The water conservancy board can either deny Hawkins' applications, ask Ecology for technical assistance, or approve the request and send its recommendation on to Ecology.
Ecology has 45 days to review an application once it has a recommendation from the water conservancy board, although it can extend that period for an additional 30 days if necessary. Any interested party can appeal the department's decision to the Water Rights Pollutions Control Hearing Board.
Solomon said the hydrogeologic charts Ecology has used to allocate water in the past are not accurate.
Since the 1970s and even the mid-1990s the knowledge of the Palouse Basin has grown considerably, Solomon said. Recent research through the Palouse Basin Aquifer Committee shows that Colton, LaCrosse and Pullman are not directly connected from a hydrogeologic standpoint.
Solomon said research defies Hawkins' belief that water rights can be transferred from LaCrosse to Colton, which are 40 miles apart and differ in elevation by more than 1,000 feet.
In its letter of protest, Moscow indicated that the water that would be drawn from Hawkins' two wells would compromise water flow for the city. It also believes Hawkins' wells could cripple the city's ability to pump water from a well it plans to drill near to the proposed development site in the next three to five years.

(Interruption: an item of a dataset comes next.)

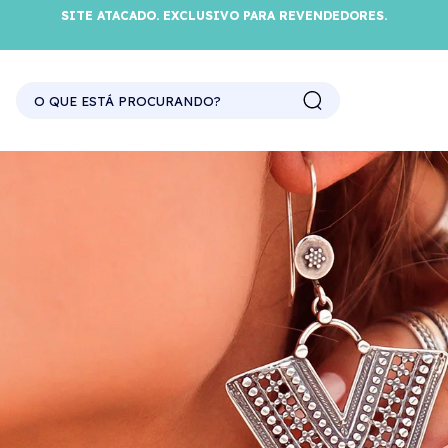
SITE ATACADO. EXCLUSIVO PARA REVENDEDORES.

Commercial water use should be controlled through a municipal provider, Moscow's letter stated. It also stated that Hawkins' contractors have failed to provide evidence that surface water rights the company plans to transfer to its project site actually filter into the area's aquifer systems.
Solomon claims Hawkins has changed its request from only wanting to withdraw water from the area's shallow aquifer to pumping water from both the shallow and the deep aquifers.
"It is important to recognize that the transfer of water rights from one extreme end of the basin to another is likely to result in unforeseen consequences on water supply, particularly when there is a lack of research data to indicate the presence or absence of aquitards or other forms of hydraulic barriers within the aquifer systems," Solomon's letter stated.
Representatives for Hawkins were not available for comment. Hawkins Project Manager Jeff Devoe said at a water board meeting in March that the company plans to keep a low profile until all the necessary permits are acquired and construction begins.
The water conservancy board will meet at 7:30 p.m. April 25 at the Public Service Building in Colfax to continue its review of the applications.
Clever picking a method that ensures the matter goes before the Washington Deparment of Ecology. According to last Thursday's Whitman County Gazette, DOE's has already proposed standards on how much water flows through the creeks and rivers of Whitman County could limit development on the Palouse. If the legislature decides to abide by DOE's recommendations, southern Whitman County would only be allowed one well a year for the next 20 years.
Bureaucrats on one side and moonbats on the other. Luckily for Moscow and Latah County, they have had no such restrictions on growth. Last person out of Whitman County, please turn out the lights.